Decades ago, when I, the professor, walked into a classroom, I could assume certain truths. First, that students in the room would be somewhat deferential. Second, that my managers, for example my deans, would leave me largely alone. Would, if I conducted myself properly, give me the leeway to do my job as I saw fit. Third, that the presidents of my institutions would themselves be left alone to lead as they deemed best. That they were free to make decisions without relentless judgment or interference. Finally, I could assume that parents, politicians, and the public generally trusted colleges and universities to carry out their mission with reasonable intelligence and integrity.
Now none of these apply. Or if they apply at all they do so only episodically and unpredictably. I recently retired from teaching in higher education. But by the time I did instead of students calling me “Professor Kellerman” or “Dr. Kellerman,” they called me “Barbara.” Not that I cared, but it reflected a broader pattern in which authority and expertise were being diminished.
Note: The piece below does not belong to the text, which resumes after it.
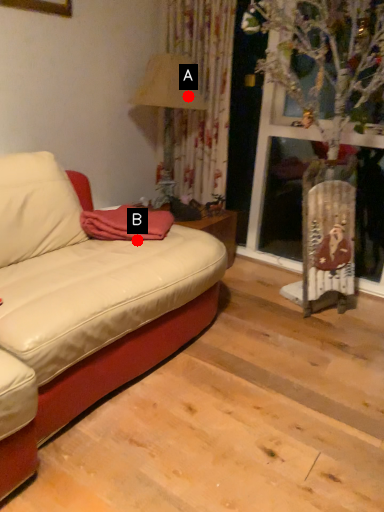 Question: Two points are circled on the image, labeled by A and B beside each circle. Which of the following is the closest to the observer?

Choices:
 (A) A is closer
 (B) B is closer

Answer: (B)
Further, instead of being left to teach what I deemed necessary and desirable, I felt obliged to be hypervigilant. I made as certain as I reasonably could that my curriculum and even my informal comments would not be judged by someone inside or outside the classroom inadequate, prejudicial, or politically incorrect.
We have long since got to the point where close, careful monitoring of leaders by followers reaches the top. Presidents of colleges and universities are now subject to incessant judgements, containments and criticisms by a large cast of characters most of whom lack both the experience and expertise to judge. Instead of higher education being exempted from our prying, jaundiced eyes, it too is suspect and it too is vulnerable. Notwithstanding an occasional exception, Americans’ trust in higher education has declined for a decade.
This week a headline in the New York Times read, “New Laws Subject Faculty to Increased Surveillance.” The article was about how college professors, who not long ago were essentially free from political interference, were now being “watched by state officials, senior administrators, and the students themselves.”
This week another Times headline read, “Talks on Harvard Deal Veer into Uncertainty After Trump’s Attack.” This piece describes how vulnerable the president of Harvard, Alan Garber, is to the whims, wants, and wishes of the president of the United States. Garber does, of course, have arrows in his quiver and within certain parameters he has resisted the Trump administration. Still, as it pertains to Harvard, he has no choice but somehow to respond to what Trump does and says, which, I should add, can be one thing on one day and another thing on another. For all of Garber’s authority then, Trump trumps him. This does not mean that Garber must do what Trump wants him to do. But it does mean that Trump pushes Garber into a corner who is then forced to figure out how to get out.
Nor is President Trump himself immune to the trend to which I allude. He sells himself as an American strongman. But especially in the United States, and especially in the third decade of the 21st century, seeming to be a powerful leader and being one are not the same thing. American leaders are curiously, astonishingly, vulnerable to their followers. Don’t believe me? Ask Claudine Gay. She was Alan Garber’s immediate presidential predecessor. But her tenure at the top of Harvard’s hierarchy lasted all of six months and two days.